===== Excerpted data =====

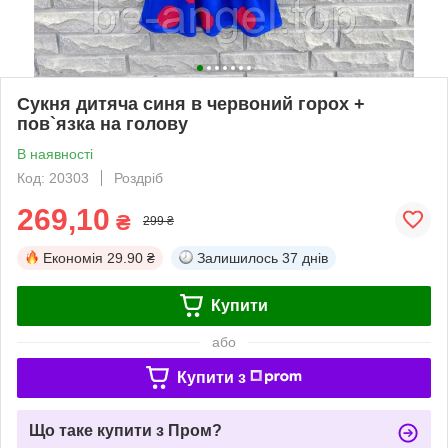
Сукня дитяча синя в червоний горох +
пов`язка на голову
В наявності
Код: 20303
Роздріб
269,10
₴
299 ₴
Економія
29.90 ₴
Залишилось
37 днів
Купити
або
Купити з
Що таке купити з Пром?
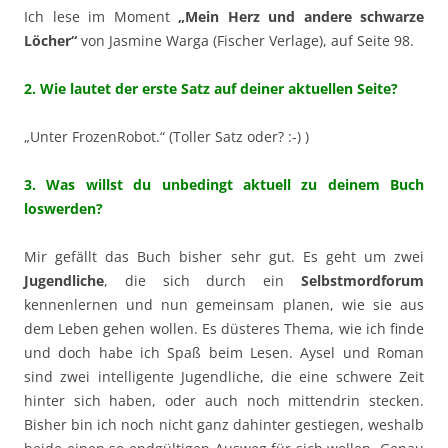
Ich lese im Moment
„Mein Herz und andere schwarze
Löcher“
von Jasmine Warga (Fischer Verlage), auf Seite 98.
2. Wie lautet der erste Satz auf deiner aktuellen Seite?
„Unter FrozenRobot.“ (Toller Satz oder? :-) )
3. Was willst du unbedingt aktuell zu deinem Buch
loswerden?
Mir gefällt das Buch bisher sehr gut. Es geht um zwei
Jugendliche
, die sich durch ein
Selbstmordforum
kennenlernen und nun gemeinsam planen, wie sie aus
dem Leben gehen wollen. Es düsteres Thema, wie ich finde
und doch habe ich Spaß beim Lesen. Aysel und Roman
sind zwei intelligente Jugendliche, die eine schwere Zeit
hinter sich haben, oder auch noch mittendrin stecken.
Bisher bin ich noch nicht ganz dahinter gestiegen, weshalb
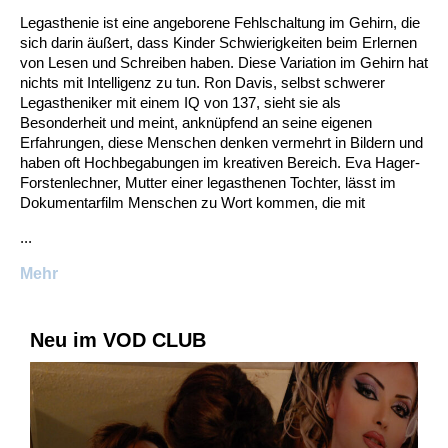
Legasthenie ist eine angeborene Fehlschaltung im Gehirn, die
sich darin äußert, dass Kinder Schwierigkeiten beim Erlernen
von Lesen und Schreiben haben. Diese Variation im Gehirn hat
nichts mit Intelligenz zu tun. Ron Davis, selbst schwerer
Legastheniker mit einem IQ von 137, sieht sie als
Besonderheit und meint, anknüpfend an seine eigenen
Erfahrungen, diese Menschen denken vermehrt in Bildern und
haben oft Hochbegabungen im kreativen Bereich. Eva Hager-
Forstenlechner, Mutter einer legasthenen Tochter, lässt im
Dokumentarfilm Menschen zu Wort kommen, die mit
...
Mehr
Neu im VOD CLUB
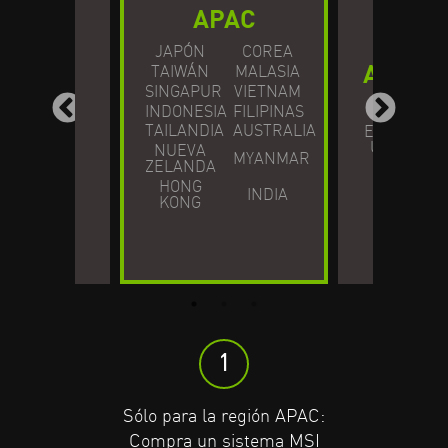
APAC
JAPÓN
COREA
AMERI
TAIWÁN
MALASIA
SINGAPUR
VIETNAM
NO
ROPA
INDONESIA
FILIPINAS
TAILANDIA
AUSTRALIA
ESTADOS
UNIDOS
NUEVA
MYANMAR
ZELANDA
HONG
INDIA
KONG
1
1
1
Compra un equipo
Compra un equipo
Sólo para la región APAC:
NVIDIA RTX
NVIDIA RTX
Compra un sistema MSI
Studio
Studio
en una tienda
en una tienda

=====

Exercise brief —
Pull every line containing the word "oder" out of the material and copy it.

Solution below —
„Unter FrozenRobot.“ (Toller Satz oder? :-) )
hinter sich haben, oder auch noch mittendrin stecken.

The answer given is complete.